Training for Faster Adversarial Robustness Verification via Inducing ReLU Stability (1809.03008v3)

Published 9 Sep 2018 in cs.LG, cs.CR, cs.NE, and stat.ML

Abstract: We explore the concept of co-design in the context of neural network verification. Specifically, we aim to train deep neural networks that not only are robust to adversarial perturbations but also whose robustness can be verified more easily. To this end, we identify two properties of network models - weight sparsity and so-called ReLU stability - that turn out to significantly impact the complexity of the corresponding verification task. We demonstrate that improving weight sparsity alone already enables us to turn computationally intractable verification problems into tractable ones. Then, improving ReLU stability leads to an additional 4-13x speedup in verification times. An important feature of our methodology is its "universality," in the sense that it can be used with a broad range of training procedures and verification approaches.

Citations (194)

View on Semantic Scholar

Summary

Training for Faster Adversarial Robustness Verification via Inducing ReLU Stability

The paper "Training for Faster Adversarial Robustness Verification via Inducing ReLU Stability" addresses a critical aspect of neural network deployment in safety-critical environments: adversarial robustness verification.
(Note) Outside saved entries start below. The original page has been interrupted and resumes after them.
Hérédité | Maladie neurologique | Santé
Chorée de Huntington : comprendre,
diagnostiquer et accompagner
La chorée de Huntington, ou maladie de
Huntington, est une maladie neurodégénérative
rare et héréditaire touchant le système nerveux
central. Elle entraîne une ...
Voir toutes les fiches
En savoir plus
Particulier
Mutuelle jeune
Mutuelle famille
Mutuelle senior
The authors propose a co-design approach that integrates neural network training with the goal of expediting the verification process, significantly reducing the computational complexity by enhancing two key network properties—weight sparsity and ReLU stability.

Main Contributions

The crux of the paper lies in shifting the paradigm from treating training and verification as separate processes toward a unified approach that considers both as intertwined. This is particularly relevant for models operating in adversarial settings, where robustness against perturbed inputs must be both resilient and quickly verifiable. The contributions are twofold:

Weight Sparsity: By employing regularization methods like $\ell_1$ -regularization and small weight pruning, networks are trained to be weight-sparse. Such sparsity translates into a reduced number of variables in verification formulations, leveraging the efficiency of LP/MILP solvers. Experiments show that these techniques alone turn intractable verification scenarios into tractable ones.
ReLU Stability: The paper introduces a novel regularization term, RS Loss, which promotes ReLU stability—a measure of how often ReLUs remain consistently active/inactive across input perturbations. By reducing the necessity for "branching" during verification (which adds complexity by considering separate cases for each ReLU), the authors achieve substantial speed improvements, demonstrating verification time reductions up to 13x for MNIST models.

Numerical Results

The methodology shows promising numerical results on MNIST and CIFAR-10 datasets. For MNIST, with $\epsilon=0.1$ , provable adversarial accuracy reaches 94.33%, with average verification times of 0.49 seconds, significantly outperforming previous methods. CIFAR-10 results are more challenging, with provable adversarial accuracies up to 20.27% for $\epsilon=8/255$ , revealing potential constraints when scaling to more complex datasets and architectures.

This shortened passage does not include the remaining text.